Song of fools?

It was a Christmas gathering in a church. One person was invited as a guest for the occasion. The only reason was that he was a relative of a rich member of the church. As a singer-musician, he sang some classical carols. Then he said that he fasted, prayed, and wrote a few songs. Then he began to sing for the next hour or so. The songs were poorly written, contradicting biblical truths and with trendy music. Sadly, as time was running out, he prayed and closed the meeting. Since there was no preaching, many did not hear the gospel. “It is better for a man to hear the rebuke of the wise than to hear the song of fools.” (Ecclesiastes 7:5)
Pastor or Pleaser? The pastor of the church was not shepherding his flock instead he was a spectator. He was not exercising discernment or authority to feed the flock. Pleasing the donor friend was more important than pleasing God or serving the congregation.
Customer-friendly church? The church was neither customer-friendly nor seeker-friendly. Whatever is done should be accepted by the crowd that gathers there. For the pastor, it was just a crowd and not a congregation.
Donor-friendly church? The pastor assumed that being friendly with the donor would help him to manage the church. He depended more on donor money than God who called him and appointed him for this sacred ministry.

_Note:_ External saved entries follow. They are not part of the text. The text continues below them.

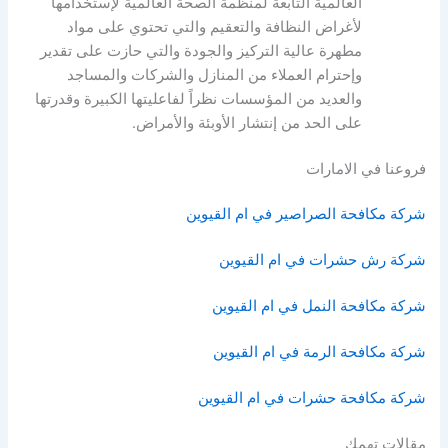
العالمية التابعة لمنظمة الصحة العالمية لإستخدامها
لأغراض النظافة والتعقيم والتي تحتوي على مواد
مطهرة عالية التركيز والجودة والتي حازت على تقدير
وإحترام العملاء من المنازل والشركات والمساجد
والعديد من المؤسسات نظراً لفاعليتها الكبيرة وقدرتها
على الحد من إنتشار الأوبئة والأمراض.
فروعنا في الامارات
شركة مكافحة الصراصير في ام القيوين
شركة رش حشرات في ام القيوين
شركة مكافحة النمل في ام القيوين
شركة مكافحة الرمة في ام القيوين
شركة مكافحة حشرات في ام القيوين
مقالات تهمك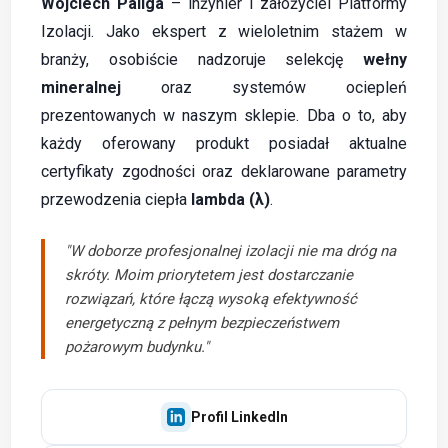
Wojciech Paliga
– inżynier i założyciel Platformy
Izolacji. Jako ekspert z wieloletnim stażem w
branży, osobiście nadzoruje selekcję
wełny
mineralnej
oraz systemów ociepleń
prezentowanych w naszym sklepie. Dba o to, aby
każdy oferowany produkt posiadał aktualne
certyfikaty zgodności oraz deklarowane parametry
przewodzenia ciepła
lambda (λ)
.
"W doborze profesjonalnej izolacji nie ma dróg na
skróty. Moim priorytetem jest dostarczanie
rozwiązań, które łączą wysoką efektywność
energetyczną z pełnym bezpieczeństwem
pożarowym budynku."
Profil LinkedIn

Clubhouse or church? Paul writes that the Church is the Pillar and the foundation of truth. (I Timothy 3:15) The Christmas service was like a social gathering.
Foolish singer? There were a few faithful believers who had invited a few people to listen to the gospel and understand the meaning of Christmas. There was no sermon or gospel sharing. New people who came to know about the reason for the season were disappointed.
Foolish pastor? The pastor did not realize that the rebuke of the wise is better than the song of fools. Hence, neither he nor the guest preached.
Do I share the reason for the Christmas season?